史考特．貝里納托（Scott Berinato）《哈佛商業評論》英文版資深編輯，解釋在社會環境中做決策的機會和陷阱，內容取材自山迪．潘特蘭（Sandy Pentland）的文章〈超越決策一言堂〉（Beyond the Echo Chamber）。
Hi! I'm Scott Berinato, a senior editor at Harvard Business Review. I was one of the editors who worked with Professor Sandy Pentland to develop his article in the November issue of HBR called “Beyond the Echo Chamber,” which is about decision making in a social context. I urge you to read his article in the print magazine or on hbr.org. What makes it great is the fact that it takes a normally soft topic like decision making and applies hard math to it, in the form of this. This is not a bad photocopy. It's a scatter plot that shows you investment decisions -- millions of them -- on a social trading platform called eToro.
On eToro, users can make trades based on other users' investment strategies. Users whose strategies are copied earn a small commission each time. And every trader's ultimate performance is available for all others to see. EToro gave Pentland, post-doctoral student Yaniv Altshuler, and graduate student Wei pan a real-world lab to explore social decision making. The decision of who to emulate trading, along with the resulting performance, would show them what decision making strategies in a social context led to good returns and which ones led to bad returns.
In fact, the beauty of this visualization that it shows you the sweet spot of investment strategies and those who perform the best. To really understand this graph, though, let's hypothetically zoom in to see how Pentland and his team created it. The chart maps the same investors on both the X- and Y- axis. At full size, there are 1.6 million users on each axis.
Here we're looking at five hypothetical users – Allison, Dan, Susan, Amy, and Allen. On the x-axis, these users are traders. They are the ones making investment decisions with their money. On the y-axis, they are the traders' strategies being copied by other traders. So when Allison trades based on Dan's portfolio, a point is created at the intersection of Allison on the x-axis and Dan on the y-axis.

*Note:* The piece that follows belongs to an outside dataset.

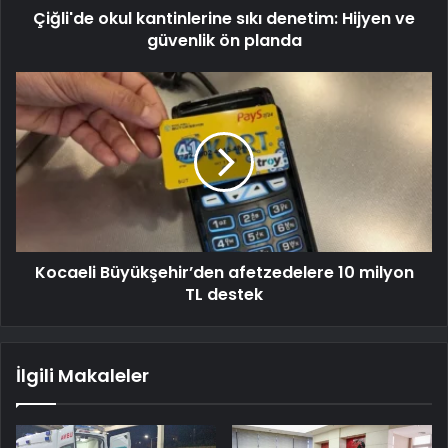
Çiğli'de okul kantinlerine sıkı denetim: Hijyen ve
güvenlik ön planda
Kocaeli Büyükşehir’den afetzedelere 10 milyon
TL destek
İlgili Makaleler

Each trader's investments are plotted against the person whose trade they emulated. Dan trades based on Allison's and Susan's trades. Susan's trades copy Allison, Dan, and Allen. Amy and Allen copy everybody else here. Do this 1.6 x million times over. And you arrive at this -- 10 million trades. Let's zoom in again, though. In analyzing the data, Pentland and his team found a phenomenon that's hard to ignore.
They saw decision making bubbles. In social contexts, users may think they're getting new information and making good decisions based on that, when in fact, they are simply getting the information back that they put out there in the first place. It happens like this. Allen invested based on Amy's strategy. Amy's trade was based on Dan's. Dan's was based on Susan's. And Susan's investments, it turns out, were based on Allen's strategy. In fact, Allen's strategy is based on following users who are actually following him.
But he can't see that because he's been filtered through three other users. Zoom out again. When mapped on a large scale, circular strategies like Allen's show up as clearly define dense fields of trades, which you can see here. Many of these tens of thousands of traders think they're diversifying their strategies, when they're simply following the same ideas that they themselves and those close to them are putting out there. It's the same as Allen's problem, only in a far more complex array of trades.
So it's even harder to discern the circularity. On the other end of the spectrum are the Allisons. If you remember, she only made one trade based on other people's decisions. She's part of a group that don't copy many strategies at all, as seen by the sparse population of dots here in the lower left. If those traders in the dense field in the upper right are in an echo chamber, Allison and her cohorts are in an isolation chamber. Their decisions are simply not taking into account other people's ideas.
The middle traders, who shows some density but across a far wider swath, are following lots of different strategies, but not so many so close that they've entered into an echo chamber. They're seeking many ideas and making decisions that aren't really just reflections of their own ideas. They are in the sweet spot. How do we know they're in the sweet spot? Well, this is the beauty of the fact that this is a trading platform. We know the traders' returns. And those in the sweet spot perform 30% better than those in the echo chamber and those who were isolated.
To further confirm the pattern of decision making that produces the best returns, Pentland and Altshuler intervened. They suggested strategies to the isolated traders that would move them up into the sweet spot. They told the Allisons to follow more different traders. And they also offered advice to those in the echo chamber, telling the Allens of the world to diversify and follow the strategies of more and different people. Move them down into the sweet spot.
In both cases, the researchers improved the investment performance of the people they moved into the sweet spot. In a vastly interconnected world, social decision making is becoming the norm. A trading platform gave Pentland and his team hard math to test his hypotheses. But he believes that the same idea applies to all decision making settings, even the ones that are less easily measured -- setting corporate strategy, making innovation bets, hiring. Any management decision is, in part, a social decision. And the deciders need to avoid both the isolation chamber and the echo chamber and find that sweet spot.